- 1 What is a system call?
- 2 Install Sysdig on CentOS 6
- 3 Sysdig output formatting
- 4 Sysdig Fields
- 5 Sysdig example commands
- 6 Common types of syscalls
What is a system call?
A system call is how a program interacts with the operating system. An example of a system call would be httpd requesting a new process to be created, or to have an idle thread killed, etc. Tracing system calls is nothing new, strace has been able to do this for a long time. Sysdig is relatively new to the club and makes it easier to filter out results based on many easy to understand filters.
Linux Syscall reference sheet
Install Sysdig on CentOS 6
To install on CentOS
rpm --import https://s3.amazonaws.com/download.draios.com/DRAIOS-GPG-KEY.public curl -s -o /etc/yum.repos.d/draios.repo http://download.draios.com/stable/rpm/draios.repo rpm -i http://mirror.us.leaseweb.net/epel/6/i386/epel-release-6-8.noarch.rpm yum -y install kernel-devel-$(uname -r) yum -y install sysdig
Sysdig output formatting
By default sysdig will output using the following format
%evt.num %evt.time %evt.cpu %proc.name (%thread.tid) %evt.dir %evt.type %evt.args
Below is an example of what the output looks like when I run "sysdig --summary fd.ip=$Client_IP and fd.port=80"

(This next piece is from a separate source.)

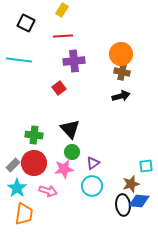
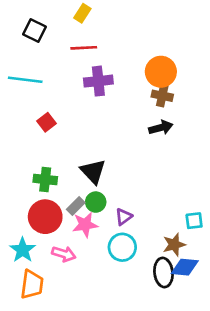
red square: (59, 88) -> (47, 122), moved
gray rectangle: (13, 165) -> (76, 206), moved

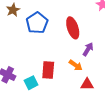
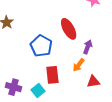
blue pentagon: (37, 23) -> (41, 46), moved
orange arrow: (76, 65) -> (79, 65), turned 104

1 11:40:03.058806870 3 httpd (32199) < accept fd=24(<4t>$Client_IP:59657->$ServIP:80) tuple=$ClientIP:59657->$Server_IP:80 queuepct=0 ##The first field is the event number, since this is the first event it's got a 1 here evt.num = 1 ##The second field is the timestamp for the event evt.time = 11:40:03.058806870 ##The third field is the CPU number where the event was captured on evt.cpu = 3 ##The fourth field is the name of the process the event was recorded under proc.name = httpd ##The fifth field is the Thread ID that was generated for the event, this corresponds to the PID for single threaded processes thread.tid = (32199) ##The sixth field is the direction of the event ">" is enter, "<" is exit evt.dir = < ##The seventh field is the event type evt.type = accept ##The rest of the output is the list of arguments for the event. This can vary depending on the syscall evt.args = fd=24(<4t>$Client_IP:59657->$ServIP:80) tuple=$ClientIP:59657->$Server_IP:80 queuepct=0
- evt.num is the incremental event number
- evt.time is the event timestamp
- evt.cpu is the CPU number where the event was captured
- proc.name is the name of the process that generated the event
- thread.tid is the TID that generated the event, which corresponds to the PID for single thread processes
- evt.dir is the event direction, > for enter events and < for exit events
- evt.type is the name of the event, e.g. 'open' or 'read'
- evt.args is the list of event arguments. In case of system calls, these tend to correspond to the system call arguments, but that’s not always the case: some system call arguments are excluded for simplicity or performance reasons.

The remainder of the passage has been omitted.